In the material below, write out each line word for word and omit the pictures.

-- Dataset --
--------------------

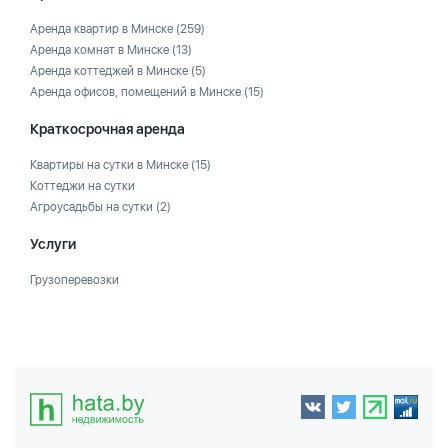
Аренда квартир в Минске
(259)
Аренда комнат в Минске
(13)
Аренда коттеджей в Минске
(5)
Аренда офисов, помещений в Минске
(15)
Краткосрочная аренда
Квартиры на сутки в Минске
(15)
Коттеджи на сутки
Агроусадьбы на сутки
(2)
Услуги
Грузоперевозки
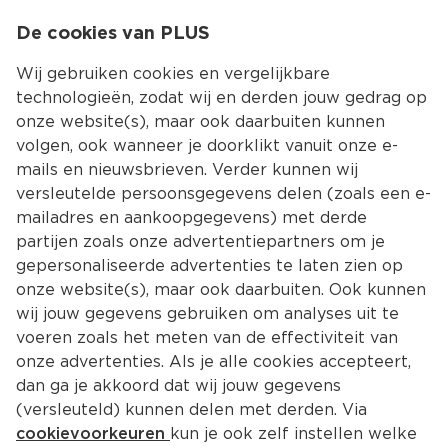
0
De cookies van PLUS
0.00
MENU
Wij gebruiken cookies en vergelijkbare
technologieën, zodat wij en derden jouw gedrag op
onze website(s), maar ook daarbuiten kunnen
Kies jouw winke
volgen, ook wanneer je doorklikt vanuit onze e-
Terug
Producten
mails en nieuwsbrieven. Verder kunnen wij
versleutelde persoonsgegevens delen (zoals een e-
mailadres en aankoopgegevens) met derde
partijen zoals onze advertentiepartners om je
gepersonaliseerde advertenties te laten zien op
onze website(s), maar ook daarbuiten. Ook kunnen
wij jouw gegevens gebruiken om analyses uit te
voeren zoals het meten van de effectiviteit van
onze advertenties. Als je alle cookies accepteert,
dan ga je akkoord dat wij jouw gegevens
(versleuteld) kunnen delen met derden. Via
cookievoorkeuren
kun je ook zelf instellen welke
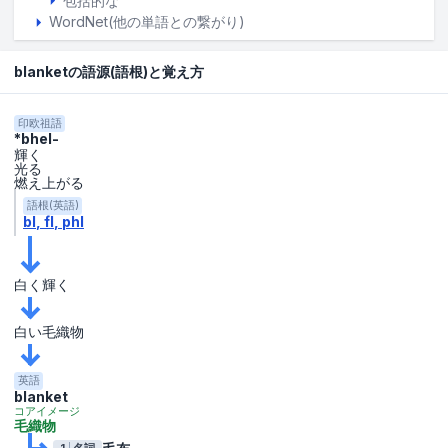
包括的な
WordNet(他の単語との繋がり)
blanketの語源(語根)と覚え方
印欧祖語
*bhel-
輝く
光る
燃え上がる
語根(英語)
bl
fl
phl
白く輝く
白い毛織物
英語
blanket
コアイメージ
毛織物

--------------------

-- Answer box --
Аренда квартир в Минске
(259)
Аренда комнат в Минске
(13)
Аренда коттеджей в Минске
(5)
Аренда офисов, помещений в Минске
(15)
Краткосрочная аренда
Квартиры на сутки в Минске
(15)
Коттеджи на сутки
Агроусадьбы на сутки
(2)
Услуги
Грузоперевозки
0
De cookies van PLUS
0.00
MENU
Wij gebruiken cookies en vergelijkbare
technologieën, zodat wij en derden jouw gedrag op
onze website(s), maar ook daarbuiten kunnen
Kies jouw winke
volgen, ook wanneer je doorklikt vanuit onze e-
Terug
Producten
mails en nieuwsbrieven. Verder kunnen wij
versleutelde persoonsgegevens delen (zoals een e-
mailadres en aankoopgegevens) met derde
partijen zoals onze advertentiepartners om je
gepersonaliseerde advertenties te laten zien op
onze website(s), maar ook daarbuiten. Ook kunnen
wij jouw gegevens gebruiken om analyses uit te
voeren zoals het meten van de effectiviteit van
onze advertenties. Als je alle cookies accepteert,
dan ga je akkoord dat wij jouw gegevens
(versleuteld) kunnen delen met derden. Via
cookievoorkeuren
kun je ook zelf instellen welke
包括的な
WordNet(他の単語との繋がり)
blanketの語源(語根)と覚え方
印欧祖語
*bhel-
輝く
光る
燃え上がる
語根(英語)
bl
fl
phl
白く輝く
白い毛織物
英語
blanket
コアイメージ
毛織物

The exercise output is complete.